**Your assignment**. In the entries below, find each line with the word "sales" and pull it out.

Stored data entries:

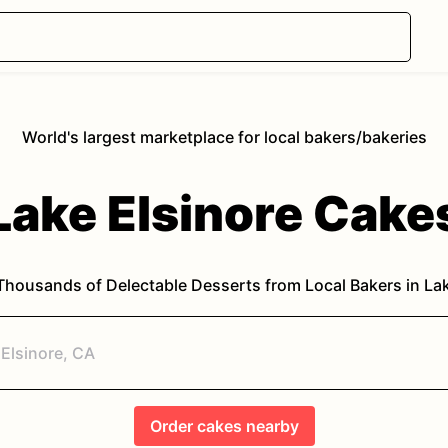
World's largest marketplace for local bakers/bakeries
Lake Elsinore
Cake
Thousands of Delectable Desserts from Local Bakers in
Lak
Order
cakes
nearby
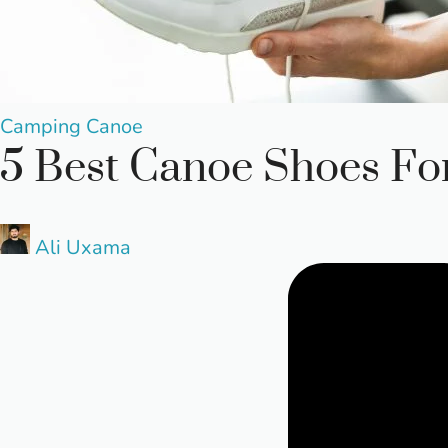
Posted
Camping
Canoe
5 Best Canoe Shoes Fo
in
Posted
Ali Uxama
by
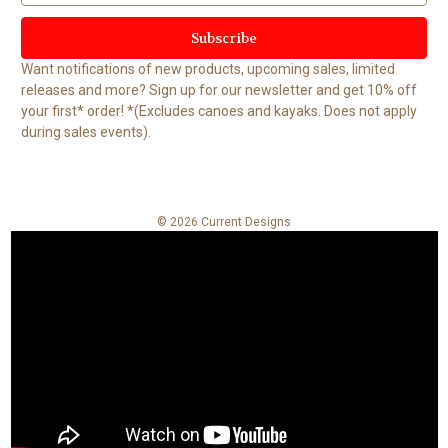
a
i
l
Want notifications of new products, upcoming sales, limited
A
releases and more? Sign up for our newsletter and get 10% off
d
your first* order! *(Excludes canoes and kayaks. Does not apply
d
during sales events).
r
e
s
s
© 2026 Current Designs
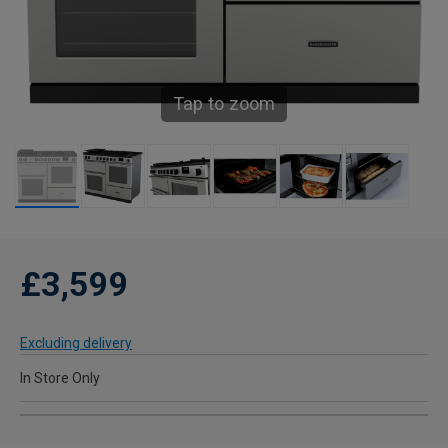
Tap to zoom
£3,599
Excluding delivery
In Store Only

**Written solution**.
Want notifications of new products, upcoming sales, limited
during sales events).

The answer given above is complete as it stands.